AFL 23 features 18 AFL and AFLW teams with over 1,200 players, with motion-captured animation, photo-realistic likenesses, in-depth skills and unique player traits powered by Champion Data.

The game was developed by Big Ant Studios, whose last AFL title was AFL Live in 2011. The game's release on Xbox was delayed for unspecified reasons.

===AFL 26===

- Developer: Big Ant Studios
- Publisher: Nacon
- Released for: Microsoft Windows, PlayStation 4, Xbox One, PlayStation 5, Xbox Series X/S, Nintendo Switch 2
- Release date: 8 May 2025 (Windows, PlayStation, Xbox), TBA (Switch 2)

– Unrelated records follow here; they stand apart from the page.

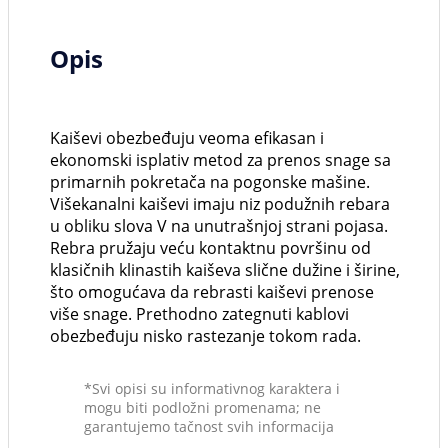
Opis
Kaiševi obezbeđuju veoma efikasan i
ekonomski isplativ metod za prenos snage sa
primarnih pokretača na pogonske mašine.
Višekanalni kaiševi imaju niz podužnih rebara
u obliku slova V na unutrašnjoj strani pojasa.
Rebra pružaju veću kontaktnu površinu od
klasičnih klinastih kaiševa slične dužine i širine,
što omogućava da rebrasti kaiševi prenose
više snage. Prethodno zategnuti kablovi
obezbeđuju nisko rastezanje tokom rada.
*Svi opisi su informativnog karaktera i
mogu biti podložni promenama; ne
garantujemo tačnost svih informacija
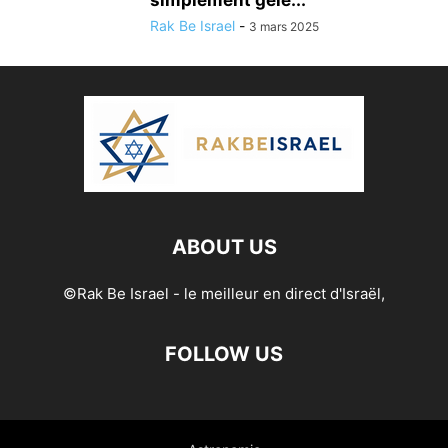
simplement gelé...
Rak Be Israel
-
3 mars 2025
ABOUT US
©Rak Be Israel - le meilleur en direct d'Israël,
FOLLOW US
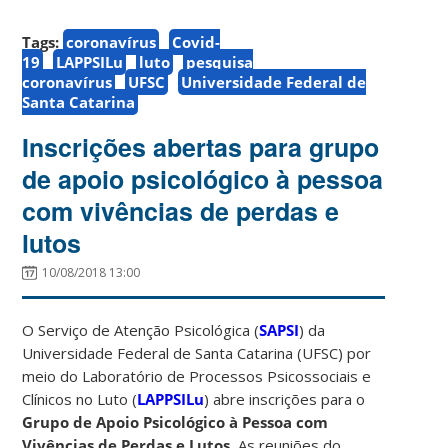
Tags:
coronavírus
Covid-
19
LAPPSILu
luto
pesquisa
coronavírus
UFSC
Universidade Federal de
Santa Catarina
Inscrições abertas para grupo
de apoio psicológico à pessoa
com vivências de perdas e
lutos
10/08/2018 13:00
O Serviço de Atenção Psicológica (
SAPSI
) da
Universidade Federal de Santa Catarina (UFSC) por
meio do Laboratório de Processos Psicossociais e
Clínicos no Luto (
LAPPSILu
) abre inscrições para o
Grupo de Apoio Psicológico à Pessoa com
Vivências de Perdas e Lutos.
As reuniões do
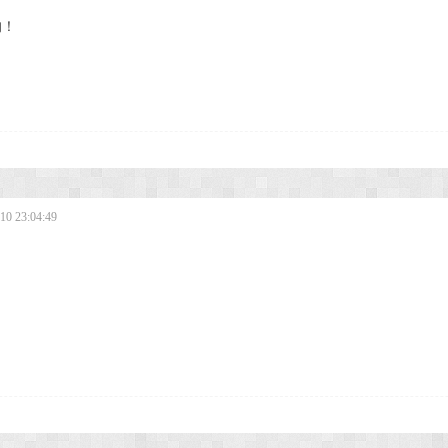
！
的！
0 23:04:49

AFL 26 is the second AFL video game in a row to be developed by Big Ant Studios and published by Nacon. The game was released on 8 May 2025.

The game includes all the features from the previous game and will include a new player career mode last seen in AFL Evolution 2. There is also a brand new marking technique.

==Other titles==

=== AFL Mascot Manor ===

It was released in
the Nintendo DS on 2 July 2009. Focused more on the League's mascots than on the sport itself, the central component of the game is the adventure the player's mascot experiences in the themed worlds.